In actual conditions, the environment where soil needs to be reinforced is complicated, for example, a high-temperature environment is often encountered in the process of oil and natural gas exploitation, and how to apply the EICP in the high-temperature environment is a problem to be solved urgently. Urease is the most central substance of EICP reaction, and urease activity determines the rate of enzymatic reaction, and is finally reflected on the generation amount of calcium carbonate and the generation rate thereof. As a protein, high temperature can affect the activity of the enzyme and even inactivate the enzyme, and the application of the EICP in a high-temperature environment is affected.
The influence of temperature on urease activity was reported by Whiffinfs, a foreign scholars article "Microbial CaCO3 Precipitation for The Production of biological". The literature indicates that urease activity remains stable at 15-25 ℃, increases linearly with increasing temperature between 25-60 ℃, peaks at 75 ℃, and deactivates at a higher temperature after reaching 75 ℃ at a faster rate. To ensure the rationality of the high temperature test, the test flow design was carried out according to the data given in this document.
Disclosure of Invention
The invention provides a method for economically and efficiently generating calcium carbonate under the high-temperature condition by considering the influence of the concentration and the temperature of a soybean solution on the activity of urease.
In order to achieve the above object, the technical solution of the present invention is as follows:
a method for economically and efficiently producing calcium carbonate under high temperature conditions, comprising the steps of:
step 1, preparing a soybean solution and a gelling liquid, and standing at a low temperature; the concentration range of the soybean solution is 20-100g/L, the concentration gradient is 20g/L, the content of the gelling liquid is urea and calcium chloride, the concentration of the urea is 1mol/L, and the concentration of the calcium chloride is 0.67 mol/L;
step 2, taking the soybean solution which is kept stand in the step 1, uniformly stirring and centrifuging, and taking supernate for low-temperature refrigeration for later use after centrifuging;
step 3, mixing the supernatant obtained in the step 2 and the gelling liquid in equal volumes respectively, maintaining for a period of time under a high temperature condition, centrifuging the mixed liquid, filtering after centrifugation, and drying the filtered product in an oven;
step 4, weighing the dried centrifugal tube and filter paper m1Acid cleaning the centrifuge tube and the filter paper, drying in a drying oven after acid cleaning, and weighing the mass m of the centrifuge tube and the filter paper after acid cleaning2The difference m between the two2-m1I.e. the content of calcium carbonate produced by the reaction.

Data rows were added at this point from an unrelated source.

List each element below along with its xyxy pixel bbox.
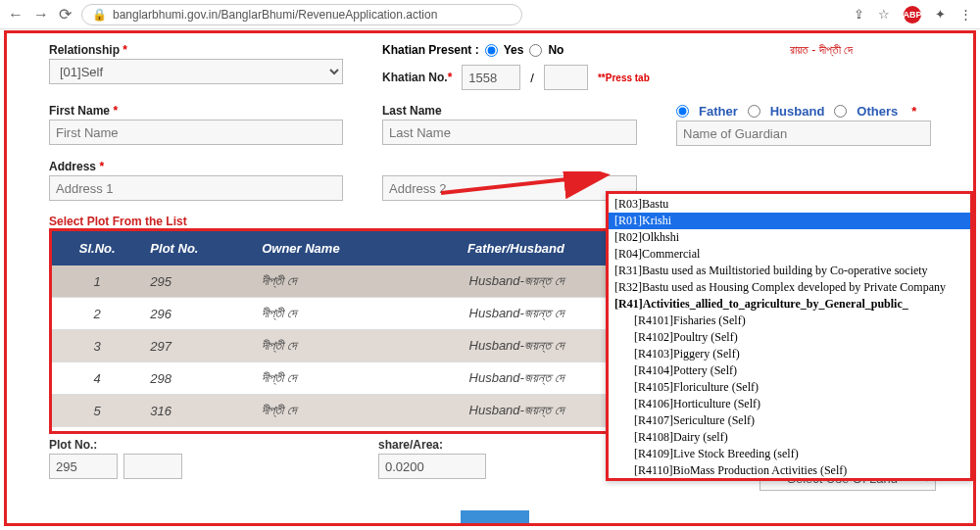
dropdown-option[interactable]: [R4104]Pottery (Self) [609, 362, 970, 379]
table-row[interactable]: 4298দীপ্তী দেHusband-জয়ন্ত দে [52, 362, 614, 395]
share-area-label: share/Area: [378, 438, 486, 452]
url-bar[interactable]: 🔒 banglarbhumi.gov.in/BanglarBhumi/Reven… [81, 4, 522, 25]
dropdown-option[interactable]: [R41]Activities_allied_to_agriculture_by… [609, 296, 970, 313]
first-name-input[interactable] [49, 120, 343, 145]
table-header: Owner Name [254, 231, 417, 265]
menu-icon[interactable]: ⋮ [959, 7, 972, 22]
press-tab-hint: **Press tab [598, 72, 650, 83]
extensions-icon[interactable]: ✦ [935, 7, 946, 22]
khatian-no-label: Khatian No.* [382, 71, 452, 84]
dropdown-option[interactable]: [R32]Bastu used as Housing Complex devel… [609, 279, 970, 296]
khatian-present-label: Khatian Present : [382, 43, 479, 57]
svg-line-1 [441, 175, 603, 193]
last-name-input[interactable] [382, 120, 637, 145]
dropdown-option[interactable]: [R4109]Live Stock Breeding (self) [609, 446, 970, 462]
table-row[interactable]: 1295দীপ্তী দেHusband-জয়ন্ত দে [52, 265, 614, 298]
address-label: Address * [49, 160, 343, 173]
address1-input[interactable] [49, 175, 343, 201]
plot-table-highlight: Sl.No.Plot No.Owner NameFather/Husband 1… [49, 228, 617, 434]
dropdown-option[interactable]: [R4107]Sericulture (Self) [609, 412, 970, 429]
relationship-label: Relationship * [49, 43, 343, 57]
dropdown-option[interactable]: [R42]Activities_allied_to_agriculture_by… [609, 479, 970, 481]
land-use-dropdown-list[interactable]: [R03]Bastu[R01]Krishi[R02]Olkhshi[R04]Co… [606, 191, 973, 481]
red-arrow-annotation [441, 171, 617, 201]
father-radio[interactable] [676, 105, 689, 118]
khatian-no-label: No [548, 43, 564, 57]
lock-icon: 🔒 [92, 8, 107, 22]
others-label: Others [857, 104, 898, 119]
husband-label: Husband [770, 104, 825, 119]
dropdown-option[interactable]: [R4108]Dairy (self) [609, 429, 970, 446]
dropdown-option[interactable]: [R01]Krishi [609, 213, 970, 229]
dropdown-option[interactable]: [R31]Bastu used as Muiltistoried buildin… [609, 263, 970, 279]
dropdown-option[interactable]: [R4110]BioMass Production Activities (Se… [609, 462, 970, 479]
dropdown-option[interactable]: [R4106]Horticulture (Self) [609, 396, 970, 412]
guardian-name-input[interactable] [676, 120, 931, 146]
share-area-input[interactable] [378, 454, 486, 479]
table-row[interactable]: 2296দীপ্তী দেHusband-জয়ন্ত দে [52, 298, 614, 330]
table-header: Father/Husband [417, 231, 614, 265]
khatian-yes-radio[interactable] [485, 44, 498, 57]
plot-no-bottom-input[interactable] [49, 454, 118, 479]
dropdown-option[interactable]: [R02]Olkhshi [609, 229, 970, 246]
table-header: Sl.No. [52, 231, 142, 265]
table-row[interactable]: 5316দীপ্তী দেHusband-জয়ন্ত দে [52, 395, 614, 427]
khatian-no-radio[interactable] [529, 44, 542, 57]
dropdown-option[interactable]: [R4102]Poultry (Self) [609, 329, 970, 346]
first-name-label: First Name * [49, 104, 343, 118]
plot-table: Sl.No.Plot No.Owner NameFather/Husband 1… [52, 231, 614, 427]
dropdown-option[interactable]: [R4105]Floriculture (Self) [609, 379, 970, 396]
share-icon[interactable]: ⇪ [854, 7, 864, 22]
khatian-yes-label: Yes [504, 43, 524, 57]
dropdown-option[interactable]: [R03]Bastu [609, 196, 970, 213]
forward-icon[interactable]: → [33, 6, 49, 24]
table-row[interactable]: 3297দীপ্তী দেHusband-জয়ন্ত দে [52, 330, 614, 362]
relationship-select[interactable]: [01]Self [49, 59, 343, 84]
abp-icon[interactable]: ABP [904, 6, 921, 24]
plot-no-sub-input[interactable] [123, 454, 182, 479]
khatian-sub-input[interactable] [544, 65, 588, 90]
father-label: Father [699, 104, 738, 119]
khatian-no-input[interactable] [462, 65, 520, 90]
back-icon[interactable]: ← [8, 6, 24, 24]
star-icon[interactable]: ☆ [878, 7, 890, 22]
submit-button[interactable] [461, 510, 529, 524]
table-header: Plot No. [142, 231, 254, 265]
plot-no-bottom-label: Plot No.: [49, 438, 182, 452]
last-name-label: Last Name [382, 104, 637, 118]
dropdown-option[interactable]: [R4101]Fisharies (Self) [609, 313, 970, 329]
url-text: banglarbhumi.gov.in/BanglarBhumi/Revenue… [113, 8, 437, 22]
dropdown-option[interactable]: [R4103]Piggery (Self) [609, 346, 970, 362]
husband-radio[interactable] [748, 105, 760, 118]
dropdown-option[interactable]: [R04]Commercial [609, 246, 970, 263]
others-radio[interactable] [834, 105, 847, 118]
reload-icon[interactable]: ⟳ [59, 5, 72, 24]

Preferably, the soybean flour used in the soybean solution of step 1 is finely ground soybean flour having a particle size of 5 to 20 μm, and the soybean solution and the gelling solution are preserved by the following steps: sealing with preservative film and storing in refrigerator at 4 deg.c.
Preferably, the specific method for preparing the solution in step 1 is as follows:
a) weighing 10-50g soybean powder with an electronic balance within + -0.0.1 g. Weighing 500ml of distilled water, placing in a clean and anhydrous beaker, dissolving the bean powder in the distilled water, and stirring for 3min by using a stirrer to ensure that the bean powder is fully dissolved;
b) 60g of urea and 105.8g of calcium acetate are weighed by using an electronic balance, and the error is required to be within the range of +/-0.0.1 g. 1000ml of distilled water is weighed and placed in a clean anhydrous beaker, the urea and the calcium chloride are dissolved in the distilled water, and the mixture is stirred for 3min by using a stirrer, so that the urea and the calcium chloride are fully dissolved.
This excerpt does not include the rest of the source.